So you will have that. As we go along through today's event, please do not hesitate to use the chat button to chat amongst one another. If you have any questions for the panelists, you can go ahead and type those into the Q&A section. If they do not get to your question today, I will send those questions to them and see if we can't get some written answers that we'll post back on the event site.
And without further ado, let's get right into day two, Develop for Accessibility with Mike Paciello, Gerard Cohen, and Joe Dolson.
PANEL DISCUSSION
Mike Paciello
Hi there. This is Mike Paciello and we're here today with some of our colleagues and friends of mine, Joe Dolson and Gerard Cohen. This is the second in a three part series, Design, Develop and Deploy for Accessibility. So I'm really happy to be here with with some of my good friends, Gerard and Joe. We work together very closely over these last few years.
So Joe, do you mind introducing yourself to the audience?
Joe Dolson
Absolutely. So I'm Joe Dolson. I'm an accessibility consultant and and developer. I am a core committer to the WordPress project. And so I've been a lead member of the accessibility process for WordPress for a number of years, and I am really happy to be here with you, Mike.
Mike Paciello
Thank you. Gerard. Where are you from? Where you be?
Gerard Cohen
Thanks, Mike. Uh, honored to be here with both of you. I'm Gerard Cohen. I am currently the Engineering Manager at Atlassian for the Design System, focused on accessibility. Previously, I was the engineering manager for the accessibility team at Twitter, and I've been working on accessibility for about 10, 15 years maybe now. It seems like forever. But yeah, very happy to be here.
Mike Paciello
You're so young, you're so young. I’m working on year 40..
Gerard Cohen
I can only.
I can only hope to to last that long.
Mike Paciello
Yeah, well, you know, today's topic, guys, it's. I'm really glad to have both of you here is about developing for accessibility. And and I think there are a lot of challenges, as we all know in the engineering lifecycle. You know, the various stages that we come across. But I, I've often found that the two hardest include this one. And that is developing for accessibility.

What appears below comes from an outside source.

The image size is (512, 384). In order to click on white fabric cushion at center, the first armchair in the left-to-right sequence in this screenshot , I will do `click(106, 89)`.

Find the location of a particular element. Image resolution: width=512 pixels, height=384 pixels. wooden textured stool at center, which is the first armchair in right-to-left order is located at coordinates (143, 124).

If I had a nickel, maybe even a penny for for the bad advice and bad direction that is often either deployed or written about or done, you know, I could be a millionaire just, just on that. So I really want to dive into what that engineering lifecycle looks like and how you as developer development leaders, you know, how you see things, how you make things work within your organizations.
Now I know, Joe Dolson, you kind of work out of your own shop in with, with, with, with your work. And of course you've done a lot of work for, for my own company at WEBAble. So Joe, just tell me, specifically, how do you move from, you know, from a design phase to to development? You know, when do you know you're ready to get started?
How do you prepare and how do you get engaged with your clients?
Joe Dolson
Well, I usually start it. It depends so much on the development environment I'm working in. So there's everything from a case where I'm taking designs from a designer and I will be simply reviewing those designs and pushing back on major gaps, you know, color contrast issues that just need to be dealt with before any of this can go to approval by the client.
And then if I'm developing myself, once all of the visual problems are resolved, I can go to a go and get that approval and move towards development right away. But everything changes a lot when I'm working with a development team, when I'm moving in a consulting role, because in that case I really want to get a lot more annotation into that design to make sure things are documented.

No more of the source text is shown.